The igniter 1 is centered axially symmetrically by a carrier flange 105 and by means of a clamp flange 105b. A locking collar 105a prevents axial displacement, a locking bush 110 also serves for locking. 2 shows details of the structure of the igniter 1 in the transfer charge 103; in addition, the plug fuse 9 is designated here.

The housing 2, a metal capsule produced by flanging, contains notches 3 on the end face, which represent predetermined breaking points and ensure targeted gas transfer into the transfer charge 103. In the capsule 2 formed in this way there is a charge cap 4 made of plastic, in which a first initial explosive 5 and a second initial explosive 6 are pressed under pressure.

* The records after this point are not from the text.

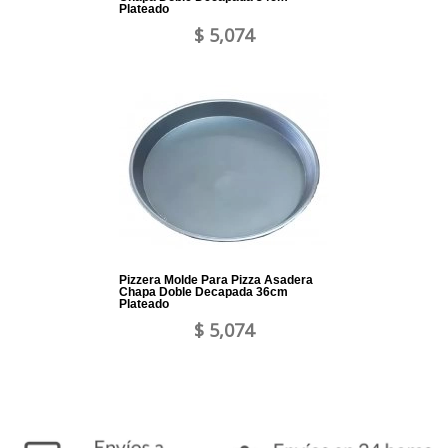
Plateado
$ 5,074
Pizzera Molde Para Pizza Asadera
Chapa Doble Decapada 36cm
Plateado
$ 5,074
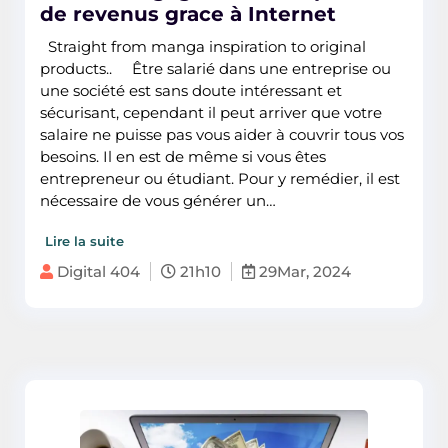
de revenus grace à Internet
Straight from manga inspiration to original
products.. Être salarié dans une entreprise ou
une société est sans doute intéressant et
sécurisant, cependant il peut arriver que votre
salaire ne puisse pas vous aider à couvrir tous vos
besoins. Il en est de même si vous êtes
entrepreneur ou étudiant. Pour y remédier, il est
nécessaire de vous générer un…
Lire la suite
Digital 404
21h10
29Mar, 2024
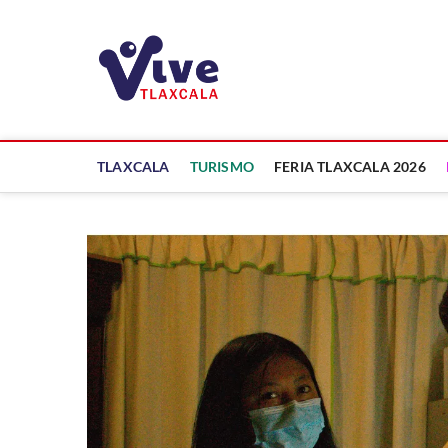
Saltar
al
ViveTlaxcala
contenido
A LA VISTA DE TODOS
TLAXCALA
TURISMO
FERIA TLAXCALA 2026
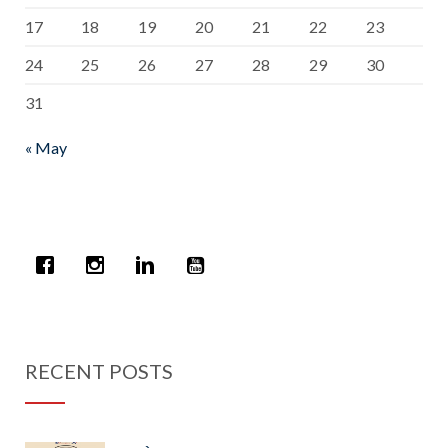
17
18
19
20
21
22
23
24
25
26
27
28
29
30
31
« May
RECENT POSTS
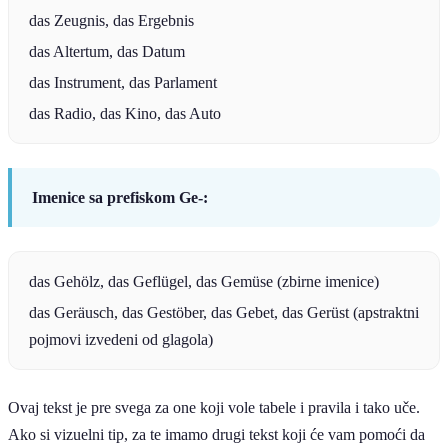
das Zeugnis, das Ergebnis
das Altertum, das Datum
das Instrument, das Parlament
das Radio, das Kino, das Auto
Imenice sa prefiskom Ge-:
das Gehölz, das Geflügel, das Gemüse (zbirne imenice)
das Geräusch, das Gestöber, das Gebet, das Gerüst (apstraktni
pojmovi izvedeni od glagola)
Ovaj tekst je pre svega za one koji vole tabele i pravila i tako uče.
Ako si vizuelni tip, za te imamo drugi tekst koji će vam pomoći da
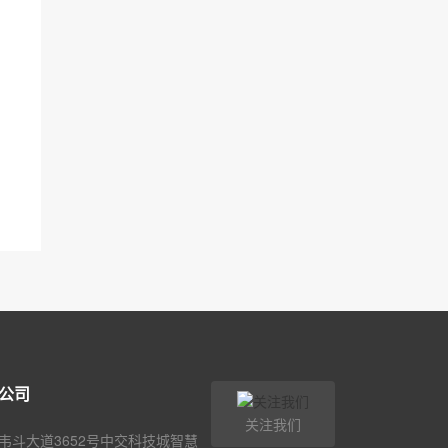
公司
关注我们
韦斗大道3652号中交科技城智慧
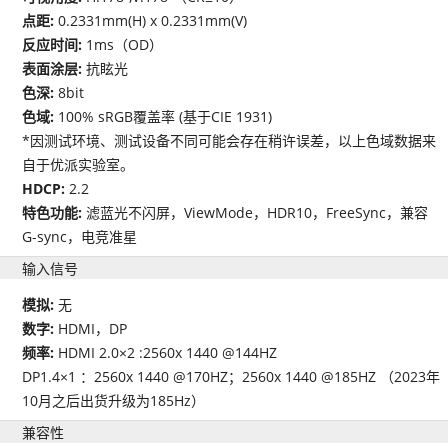
点距:
0.2331mm(H) x 0.2331mm(V)
反应时间:
1ms（OD）
表面涂层:
抗眩光
色深:
8bit
色域:
100% sRGB覆盖率 (基于CIE 1931)
*因测试环境、测试设备不同可能会存在稍许误差，以上色域数据来
自于优派实验室。
HDCP:
2.2
特色功能:
滤蓝光不闪屏，ViewMode，HDR10，FreeSync，兼容
G-sync，电竞准星
输入信号
模拟:
无
数字:
HDMI，DP
频率:
HDMI 2.0×2 :2560x 1440 @144HZ
DP1.4×1 ：2560x 1440 @170HZ；2560x 1440 @185HZ （2023年
10月之后出货升级为185Hz）
兼容性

In the first explosive 5 there is a filament 7, which forms a resistance bridge between the two contact pins 8 and acts as an electrical ignition means.

The contact pins 8 are cast into an insulator 10 made of glass which is flat on its end faces.

2, the transfer charge 103 and the second initial explosive are made of the same material, i.e. from a mixture of boron-potassium nitrate = BKNO3. The first initial explosive layer 5 is composed of lead trinitroresorcinate, also called tricinate.

As can be seen from FIG. 3, in a test capsule (test bomb) with a volume of 3 cm 3, a pressure of approximately 90 bar is established within approximately 1 ms, which pressure decreases only very slowly over a further interval of 10 ms. At an ambient temperature of 85 ° C, a maximum pressure of 97 bar is built up within 1 ms to 2 ms, which drops to 80 bar after 0.5 ms and is still 60 bar after approx. 10 ms. At 20 ° C the maximum pressure will drop to 90 bar, after a further 0.5 ms approx. 80 bar and after 7 ms to approx. 70 bar.

The pressure ranges which are not permissible for technical reasons in the system are shown hatched in the diagram according to FIG. 3.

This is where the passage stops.